Simulation results show that the trust model based on improved Evidence Theory has strong robustness, which can effectively shield the impact of conflict evidence source on integrated trust distortion. In the severe, moderate and slight mode, the similarity degrees of combined result and standard trust value are both 1.0000, to achieve a very good result of fidelity.
Conclusion
Online trust will continue to be an important aspect of e-commerce even as both e-commerce and the Internet itself have evolved rapidly over time. Given the various levels of referable consumer evaluations in online transactions, this article proposes a trust evaluation model based on improved evidence theory, especially, evidence quantifying and dynamic updating, transmitting and fusing of trust in the online service are studied respectively. The evidence theory is applied to qualify and update trust, which plays an important role in updating timely and effectively testing deceptive even malicious behavior. Meanwhile, the trust is combined based on improved evidence theory, which has strong robustness and dynamics that can effectively decrease the impact of false evaluation. Simulation results show that the model can provide real-time, accurate decision support for online service and decision basis for potential consumers.
Discussion
Our constructs are grounded in the literature in terms of the more often used types of trust, as well as the reality context. It can be noted that trust changed quickly because it was based directly on evaluations, whereas too hard to establish. So understanding the reliability of trust evaluation and decision making relevance is no less important than the trust value per se.
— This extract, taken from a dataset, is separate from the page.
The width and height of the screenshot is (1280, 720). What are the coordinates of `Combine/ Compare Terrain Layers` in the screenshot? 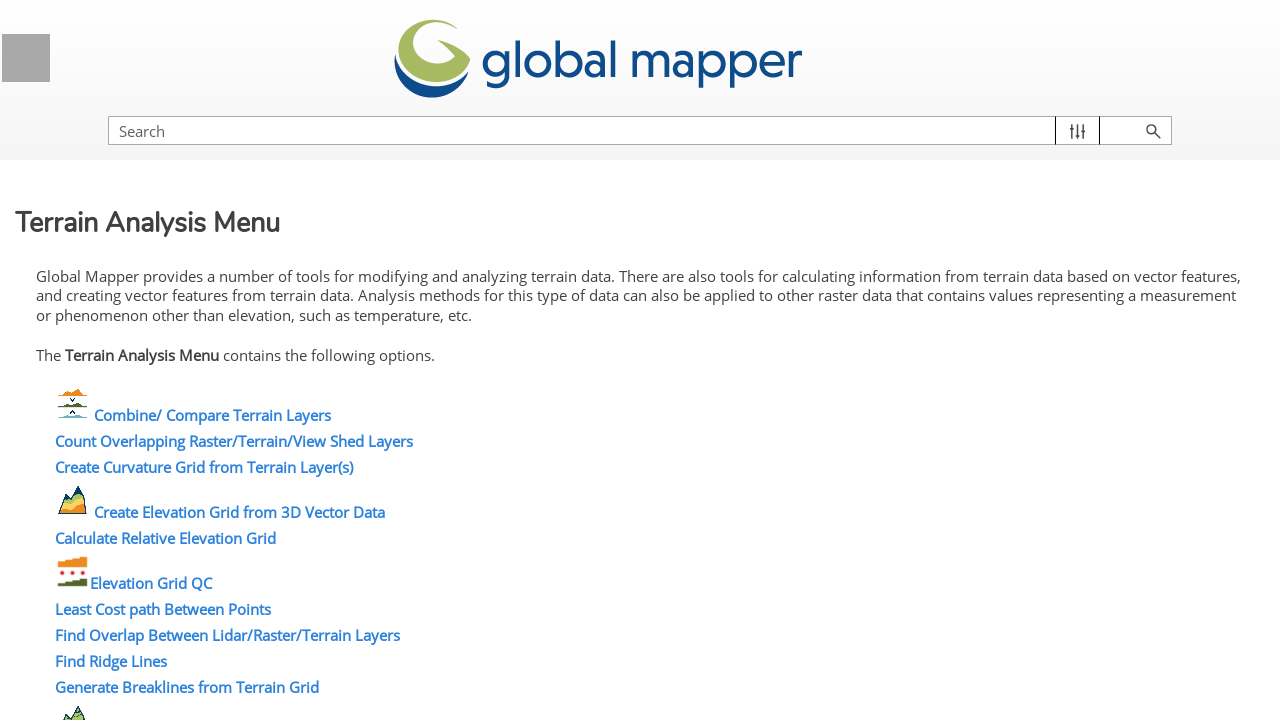 It's located at (550, 408).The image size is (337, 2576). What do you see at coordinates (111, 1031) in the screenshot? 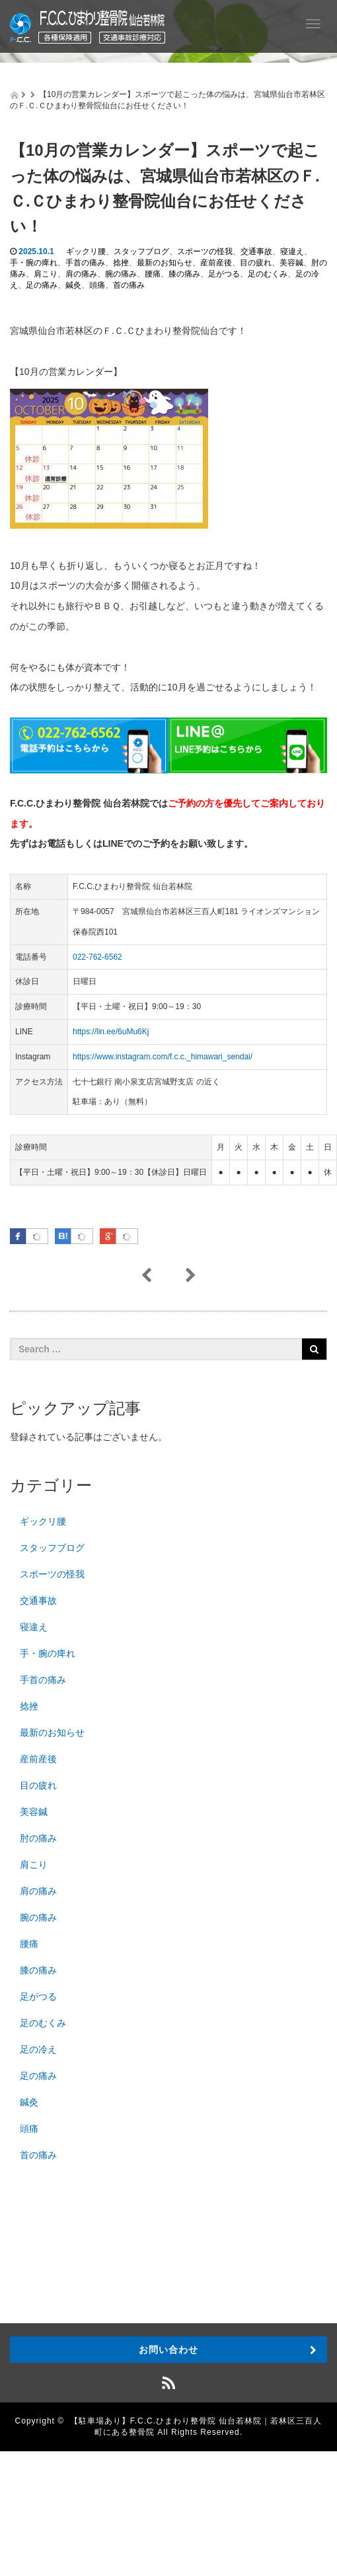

A significant amount of research has been conducted on trust, even the evidential approaches [42]. It must be emphasized that this study did not consider the type of virtual organization, the temporary system, long-term system or a combination of these two. Previous study proposed that a wide fuzzy set for a trust value represents a high degree of uncertainty, whereas a narrow fuzzy set implies a reliable value. The trust is modeled through fuzzy sets, but did not consider it based on how the value has been calculated. However, the proposed approach will make sense only when there are few attack nodes. The more attack nodes emerging in the system, the results will be more counter-intuitive.
Future research should incorporate more experiments, new types of data, longitudinal approaches, and more robust measurement. This work can be further extended to real systems as to evaluate the performance, to establish more integrative and appropriate model for a virtual transaction society. A possible extension may evaluate trust in an e-commerce system, and regulate behaviors of participants effectively.
Footnotes
Or in the language of Boudraa et al., 2004; propositions.
Acknowledgment
Funding for this research was provided by the National Natural Science Foundation of China (71672195, 71662024, 71872184); We thank Feixiang Gong for valuable thoughts and comments.